Rejecting an EPA employee’s assertion that he was relegated to “professional purgatory” when his supervisors undermined his authority and placed barriers in his way by excluding him from a meeting where one of his projects was discussed, assigning a briefing paper to his subordinate rather than to him, and allowing one of his agents to work on a project without his consent, the District of Columbia Circuit found these events did not amount to adverse employment actions for purposes of supporting his ADEA claim. Nor could he convince the court to revive his retaliation claim as the 15 months between his filing of a complaint with the EPA’s Office of Civil Rights and the alleged retaliatory reassignment of his agents was insufficient to defeat summary judgment, said the court, affirming the decision of the court below (Drielak v. Pruitt, May 15, 2018, Randolph, R.).
Hired at the age of 50 as a law-enforcement specialist in the Environmental Protection Agency’s Office of Criminal Enforcement, the employee eventually became Director of the Homeland Security Division. Seven years after his hire, however, the agency eliminated the Homeland Security Division and reassigned the employee to the Office’s Field Operation Program. For the next two years, he applied for positions in the Criminal Enforcement Office but each time, the agency selected someone younger.
Some claims time barred. The employee ultimately sued for discrimination in violation of the ADEA and the district court entered summary judgment against him.

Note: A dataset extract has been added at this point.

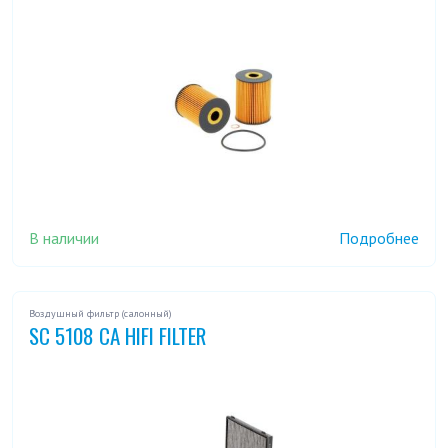
В наличии
Подробнее
Воздушный фильтр (салонный)
SC 5108 CA HIFI FILTER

The court found that many of his claims were barred because he did not comply with an EEOC regulation requiring a federal employee to contact a “Counsel within 45 days of the date of the matter alleged to be discriminatory.” Although the employee admitted he did not consult with a Counselor in the EPA’s Office of Civil Rights about several discriminatory acts he allegedly experienced more than 45 days before, he argued he should be excused from the regulatory filing deadline because he “did not have a reasonable suspicion of age discrimination” until a colleague told him that a candidate close to retirement would not be considered for a position. But because he admitted, under penalty of perjury, that his conversation with this colleague—which supposedly first triggered his suspicion of age discrimination—took place after he had already complained about discrimination to the Counselor in the EPA’s Office of Civil Rights, the appeals court found this could not excuse his noncompliance with the 45-day period.

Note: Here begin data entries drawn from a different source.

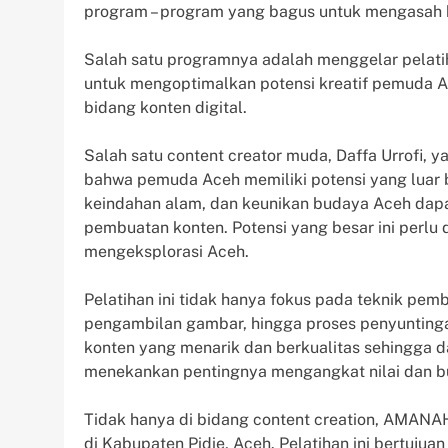
program – program yang bagus untuk mengasah k
Salah satu programnya adalah menggelar pelatiha
untuk mengoptimalkan potensi kreatif pemuda Ac
bidang konten digital.
Salah satu content creator muda, Daffa Urrofi,
bahwa pemuda Aceh memiliki potensi yang luar 
keindahan alam, dan keunikan budaya Aceh dapat
pembuatan konten. Potensi yang besar ini perl
mengeksplorasi Aceh.
Pelatihan ini tidak hanya fokus pada teknik pem
pengambilan gambar, hingga proses penyuntingan
konten yang menarik dan berkualitas sehingga da
menekankan pentingnya mengangkat nilai dan bud
Tidak hanya di bidang content creation, AMANA
di Kabupaten Pidie, Aceh. Pelatihan ini bertuju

No adverse action. As to his timely claims of age discrimination, the D.C. Circuit found he failed to show he suffered an adverse employment action. While he claimed he was not invited to a meeting where one of his projects was discussed, he continued to attend other meetings. And although one of his agents worked on a project the employee would not have approved, he retained control over the majority of the agent’s actions. Nor did his exclusion from the initial drafting of a briefing paper severely impact his potential for being promoted, said the appeals court, noting that he was later given the opportunity to work on the project and present it to the Administrator—an opportunity he declined. Thus, said the court, he failed to provide any evidence, beyond his conclusory assertions, of any adverse consequence to his position or future career.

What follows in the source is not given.